Insight on the News
When the North Carolina Council of Churches attempted to consider the question of the morality of tobacco growing, it met with considerable opposition from those in the industry, reports The New York Times. “We disagree that there is a moral dilemma concerning tobacco,” argued the managing director of the Tobacco Growers Information Committee. He believes that “use of tobacco is a matter of personal choice for an individual’s life style.”
A consultant in tobacco-related businesses added his “expert” opinion: “I don’t believe the good Lord will deny the more than 50 million smokers in this country and the additional millions of smokers in other countries of the world entrance into heaven based solely on whether they consume tobacco products.” He asserted that the churches have no “jurisdiction or credence in the tobacco issue.”
The clergymen, however, found the issue less clear-cut. The chairman of the church council’s Tobacco Study Committee felt that his panel was being put on the “horns of a dilemma.” Why? North Carolina is the largest tobacco producer in the United States, and the industry supports 150,000 jobs in that state alone. That is not all, but as the aforementioned consultant was quick to point out, “tobacco farmers, marketers and manufacturers have played an important role in the . . . forming and sustaining of the church.”
While the clergymen are having such a difficult time grappling with the issue, does not the Bible give clear guidance on the tobacco habit, stating: “Let us cleanse ourselves of every defilement of flesh and spirit”?—2 Corinthians 7:1.
“Knowledge exists, but it is not always accompanied by wisdom. We know that wars are terrible, but humanity continues in its crazy fratricidal race.” So writes Agustín Saavedra Weise in an editorial in El Diario of La Paz, Bolivia.
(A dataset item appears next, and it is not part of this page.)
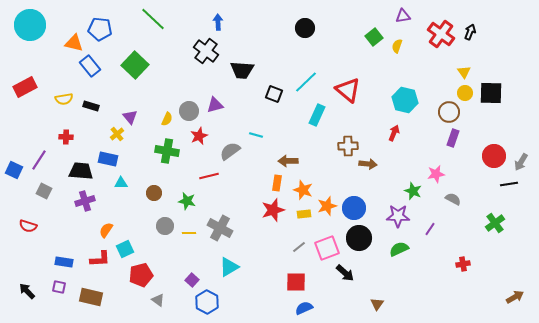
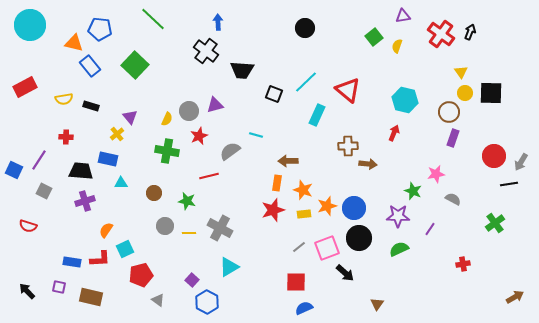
yellow triangle at (464, 72): moved 3 px left
blue rectangle at (64, 262): moved 8 px right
Señor Weise laments that although the 20th century “has brought in a formidable sum of human knowledge in all walks of life: science, technology, medicine, war preparations, literature, architecture, etc.,” there has been no comparable progress in wisdom. The result? “Throughout the past years we have witnessed the most barbarous and primitive forms of aggression, genocide and violence,” says Weise.
But why is it that for all the knowledge in the world there is such a lack of wisdom? Because people have abandoned Jehovah and turned to science, money, pleasure and other substitute “gods.” Thus they have left behind the Source of true wisdom. Indeed, when men reject God’s word, “what wisdom do they have?”—Jeremiah 8:9.
In a study of church sermons through the years, Richard Wentz, a religion historian at Arizona State University, notes that clergymen’s preaching styles were influenced by the trends of the times. In colonial days, says the professor, the emphasis was on the sovereignty of God, that “we are in God’s hands.” In the 19th century, when the nation was “new” and “optimistic,” the emphasis was shifted to “the possibilities of human perfection” and the thought that “God is waiting for us to respond.”
What about today? “The sermons now seem to give people what they want instead of giving them what they ought to be saying,” Wentz says. Today’s sermons are short, averaging 10 to 20 minutes, are usually in the form of stories with “cutesy characters” and are meant to entertain. Most people want something to “titillate their feelings and emotions,” he adds.
This reminds some of just what the apostle Paul foretold: “The time is coming when men will not tolerate wholesome teaching. They will want something to tickle their own fancies, and they will collect teachers who will speak what they want to hear.” But preachers who merely cater to the whims of the people have to answer for much. “Remember that we who are teachers will be judged by a much higher standard,” warned the disciple James.—2 Timothy 4:3; James 3:1, Phillips.